Çocuğunun pasaportu olmadığı için girişine izin verilmediğini belirten Ehlem Sait, “Oğlum Levent pasaportu olmadığı için girişine izin verilmedi. Oğluma 6 gündür süt veremedim. Kocamın pasaportu var, ama çocuğum gelemediği için Zaxo’da kaldı, orada tek başına ona bakıyor. Şu an kocam çocuğuma hem annelik, hem babalık yapıyor. Çocuğumu emzirmem gerekiyor, ama bunu basit bir uygulama nedeniyle yapamıyorum. Umarım bu sorunlar giderilir” diye konuştu.

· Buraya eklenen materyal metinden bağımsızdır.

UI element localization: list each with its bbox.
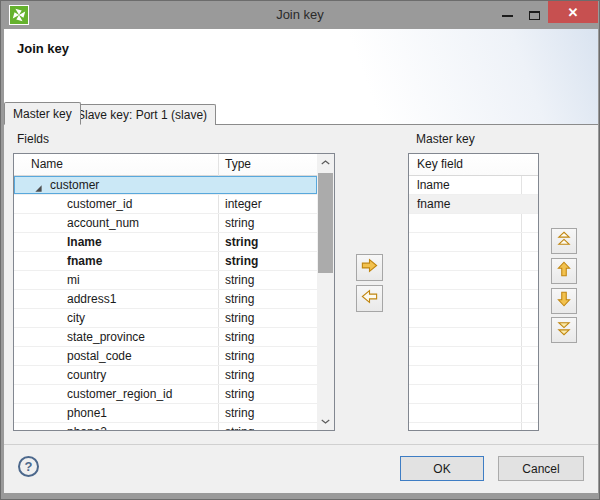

IŞİD saldırısından sonra Türkiye’ye geldiklerini, ancak Hali İbrahim Gümrük Kapısında Serhat adlı 4 aylık çocuğunun pasaportu olmadığı için girişine izin verilmediğini belirten Seysan Öner ise, “Bebeğim daha minicik bir yavru. Günlerdir ondan haber alamıyorum. Böyle bir zulüm dünyanın hiçbir yerinde görülmedi. Oğluma sınırın diğer tarafında bulunan kaynanam bakıyor. Bizi bu hale getirenlerin Allah cezasını versin. Neden bu sivil halka bunca zulmü reva gördüler” şeklinde tepkide bulundu.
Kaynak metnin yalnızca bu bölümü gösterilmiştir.